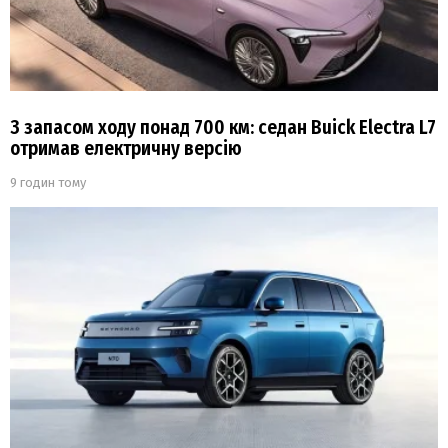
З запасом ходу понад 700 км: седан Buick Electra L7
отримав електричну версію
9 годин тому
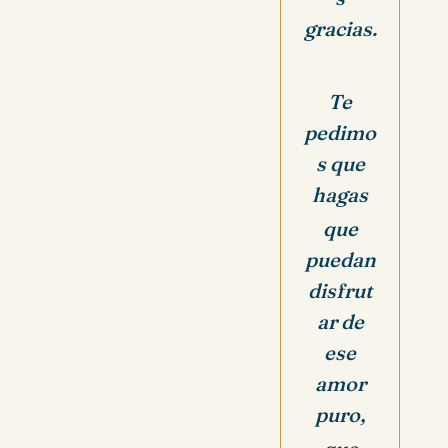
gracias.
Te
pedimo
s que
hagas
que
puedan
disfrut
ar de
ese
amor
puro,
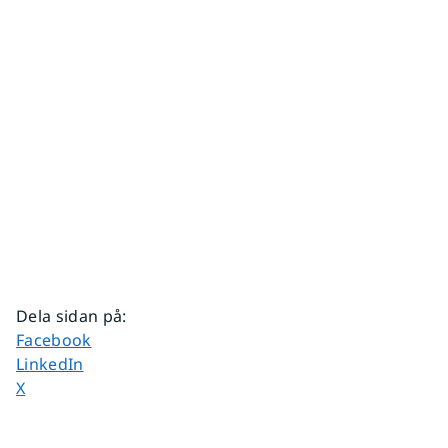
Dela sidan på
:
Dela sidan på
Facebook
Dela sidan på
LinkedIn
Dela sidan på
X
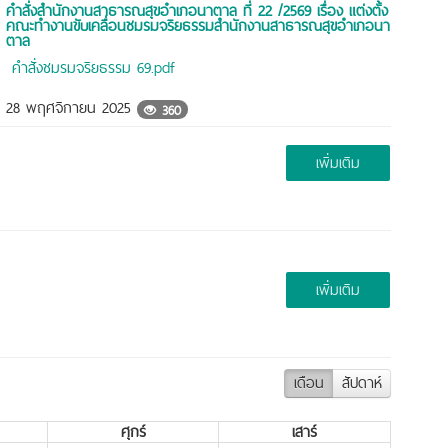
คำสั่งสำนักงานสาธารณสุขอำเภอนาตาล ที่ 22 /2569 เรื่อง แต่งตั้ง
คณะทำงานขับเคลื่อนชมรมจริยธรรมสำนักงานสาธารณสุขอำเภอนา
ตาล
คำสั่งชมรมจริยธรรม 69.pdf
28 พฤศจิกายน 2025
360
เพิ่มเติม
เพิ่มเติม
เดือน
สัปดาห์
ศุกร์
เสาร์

* * *

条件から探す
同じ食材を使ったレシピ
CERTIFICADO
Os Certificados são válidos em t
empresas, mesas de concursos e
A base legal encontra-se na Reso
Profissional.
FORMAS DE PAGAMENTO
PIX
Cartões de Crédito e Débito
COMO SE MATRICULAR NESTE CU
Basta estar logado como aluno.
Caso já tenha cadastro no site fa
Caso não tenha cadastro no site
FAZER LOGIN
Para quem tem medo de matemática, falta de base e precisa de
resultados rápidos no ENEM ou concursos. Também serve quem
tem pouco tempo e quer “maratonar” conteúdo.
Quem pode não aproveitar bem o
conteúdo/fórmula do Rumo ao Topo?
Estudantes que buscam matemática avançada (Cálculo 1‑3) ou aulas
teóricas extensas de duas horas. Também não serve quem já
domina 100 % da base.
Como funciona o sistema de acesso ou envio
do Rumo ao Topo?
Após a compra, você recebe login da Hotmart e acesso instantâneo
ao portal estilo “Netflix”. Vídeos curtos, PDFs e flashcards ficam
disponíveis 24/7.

[EXERCISE BRIEF] For the string "site", filter the data and copy out each line where it occurs.

[REPLY TO THE TASK]
Caso já tenha cadastro no site fa
Caso não tenha cadastro no site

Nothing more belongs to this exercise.